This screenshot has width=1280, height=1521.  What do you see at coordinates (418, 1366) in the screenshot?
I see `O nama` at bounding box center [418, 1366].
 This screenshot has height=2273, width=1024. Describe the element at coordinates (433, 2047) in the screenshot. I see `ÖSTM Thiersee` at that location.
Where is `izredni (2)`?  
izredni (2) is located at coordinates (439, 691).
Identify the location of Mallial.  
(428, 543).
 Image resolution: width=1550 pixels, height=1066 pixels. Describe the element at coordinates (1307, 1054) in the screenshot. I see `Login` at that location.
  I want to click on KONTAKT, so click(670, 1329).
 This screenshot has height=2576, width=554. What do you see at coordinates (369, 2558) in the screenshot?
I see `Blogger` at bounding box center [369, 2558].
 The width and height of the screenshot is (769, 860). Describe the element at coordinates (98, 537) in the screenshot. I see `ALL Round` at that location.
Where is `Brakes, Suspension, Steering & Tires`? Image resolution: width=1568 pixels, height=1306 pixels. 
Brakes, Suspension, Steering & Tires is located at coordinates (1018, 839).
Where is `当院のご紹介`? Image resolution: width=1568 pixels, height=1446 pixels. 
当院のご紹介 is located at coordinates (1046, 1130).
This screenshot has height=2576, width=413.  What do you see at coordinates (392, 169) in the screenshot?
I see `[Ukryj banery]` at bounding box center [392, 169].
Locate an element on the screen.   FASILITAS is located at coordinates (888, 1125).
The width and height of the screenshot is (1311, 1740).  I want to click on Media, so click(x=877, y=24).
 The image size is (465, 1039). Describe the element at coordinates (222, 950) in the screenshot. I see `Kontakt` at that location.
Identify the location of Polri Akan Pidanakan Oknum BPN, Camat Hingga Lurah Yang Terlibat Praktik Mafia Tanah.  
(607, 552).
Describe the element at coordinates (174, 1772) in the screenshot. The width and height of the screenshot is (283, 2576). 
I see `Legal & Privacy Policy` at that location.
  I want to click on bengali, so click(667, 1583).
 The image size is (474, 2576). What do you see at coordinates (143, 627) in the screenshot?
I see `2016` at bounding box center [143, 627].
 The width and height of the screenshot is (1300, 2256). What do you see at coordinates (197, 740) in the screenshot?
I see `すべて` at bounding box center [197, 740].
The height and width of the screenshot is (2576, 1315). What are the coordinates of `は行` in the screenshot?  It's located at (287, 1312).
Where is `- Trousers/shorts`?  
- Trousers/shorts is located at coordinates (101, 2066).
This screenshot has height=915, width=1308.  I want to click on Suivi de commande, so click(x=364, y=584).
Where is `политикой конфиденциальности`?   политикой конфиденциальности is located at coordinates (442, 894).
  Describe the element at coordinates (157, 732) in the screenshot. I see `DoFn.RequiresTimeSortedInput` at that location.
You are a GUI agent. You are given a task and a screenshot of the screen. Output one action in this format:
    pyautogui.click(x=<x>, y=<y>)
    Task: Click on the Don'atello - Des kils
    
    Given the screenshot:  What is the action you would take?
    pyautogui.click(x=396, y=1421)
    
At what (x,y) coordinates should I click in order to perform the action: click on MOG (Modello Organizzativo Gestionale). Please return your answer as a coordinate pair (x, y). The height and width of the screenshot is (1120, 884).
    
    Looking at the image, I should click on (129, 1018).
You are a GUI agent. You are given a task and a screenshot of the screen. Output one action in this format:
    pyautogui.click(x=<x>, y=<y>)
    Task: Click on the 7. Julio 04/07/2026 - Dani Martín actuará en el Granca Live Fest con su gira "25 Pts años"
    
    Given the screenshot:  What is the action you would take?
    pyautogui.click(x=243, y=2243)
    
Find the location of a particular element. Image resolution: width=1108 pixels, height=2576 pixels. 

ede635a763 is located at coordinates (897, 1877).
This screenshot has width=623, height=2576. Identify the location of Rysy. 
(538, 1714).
===============
For this exercise, repeat each line of the listing exactly.

This screenshot has width=1280, height=1521.  What do you see at coordinates (418, 1366) in the screenshot?
I see `O nama` at bounding box center [418, 1366].
 This screenshot has height=2273, width=1024. Describe the element at coordinates (433, 2047) in the screenshot. I see `ÖSTM Thiersee` at that location.
Where is `izredni (2)`?  
izredni (2) is located at coordinates (439, 691).
Identify the location of Mallial.  
(428, 543).
 Image resolution: width=1550 pixels, height=1066 pixels. Describe the element at coordinates (1307, 1054) in the screenshot. I see `Login` at that location.
  I want to click on KONTAKT, so click(670, 1329).
 This screenshot has height=2576, width=554. What do you see at coordinates (369, 2558) in the screenshot?
I see `Blogger` at bounding box center [369, 2558].
 The width and height of the screenshot is (769, 860). Describe the element at coordinates (98, 537) in the screenshot. I see `ALL Round` at that location.
Where is `Brakes, Suspension, Steering & Tires`? Image resolution: width=1568 pixels, height=1306 pixels. 
Brakes, Suspension, Steering & Tires is located at coordinates (1018, 839).
Where is `当院のご紹介`? Image resolution: width=1568 pixels, height=1446 pixels. 
当院のご紹介 is located at coordinates (1046, 1130).
This screenshot has height=2576, width=413.  What do you see at coordinates (392, 169) in the screenshot?
I see `[Ukryj banery]` at bounding box center [392, 169].
Locate an element on the screen.   FASILITAS is located at coordinates (888, 1125).
The width and height of the screenshot is (1311, 1740).  I want to click on Media, so click(x=877, y=24).
 The image size is (465, 1039). Describe the element at coordinates (222, 950) in the screenshot. I see `Kontakt` at that location.
Identify the location of Polri Akan Pidanakan Oknum BPN, Camat Hingga Lurah Yang Terlibat Praktik Mafia Tanah.  
(607, 552).
Describe the element at coordinates (174, 1772) in the screenshot. The width and height of the screenshot is (283, 2576). 
I see `Legal & Privacy Policy` at that location.
  I want to click on bengali, so click(667, 1583).
 The image size is (474, 2576). What do you see at coordinates (143, 627) in the screenshot?
I see `2016` at bounding box center [143, 627].
 The width and height of the screenshot is (1300, 2256). What do you see at coordinates (197, 740) in the screenshot?
I see `すべて` at bounding box center [197, 740].
The height and width of the screenshot is (2576, 1315). What are the coordinates of `は行` in the screenshot?  It's located at (287, 1312).
Where is `- Trousers/shorts`?  
- Trousers/shorts is located at coordinates (101, 2066).
This screenshot has height=915, width=1308.  I want to click on Suivi de commande, so click(x=364, y=584).
Where is `политикой конфиденциальности`?   политикой конфиденциальности is located at coordinates (442, 894).
  Describe the element at coordinates (157, 732) in the screenshot. I see `DoFn.RequiresTimeSortedInput` at that location.
You are a GUI agent. You are given a task and a screenshot of the screen. Output one action in this format:
    pyautogui.click(x=<x>, y=<y>)
    Task: Click on the Don'atello - Des kils
    
    Given the screenshot:  What is the action you would take?
    pyautogui.click(x=396, y=1421)
    
At what (x,y) coordinates should I click in order to perform the action: click on MOG (Modello Organizzativo Gestionale). Please return your answer as a coordinate pair (x, y). The height and width of the screenshot is (1120, 884).
    
    Looking at the image, I should click on (129, 1018).
You are a GUI agent. You are given a task and a screenshot of the screen. Output one action in this format:
    pyautogui.click(x=<x>, y=<y>)
    Task: Click on the 7. Julio 04/07/2026 - Dani Martín actuará en el Granca Live Fest con su gira "25 Pts años"
    
    Given the screenshot:  What is the action you would take?
    pyautogui.click(x=243, y=2243)
    
Find the location of a particular element. Image resolution: width=1108 pixels, height=2576 pixels. 

ede635a763 is located at coordinates (897, 1877).
This screenshot has width=623, height=2576. Identify the location of Rysy. 
(538, 1714).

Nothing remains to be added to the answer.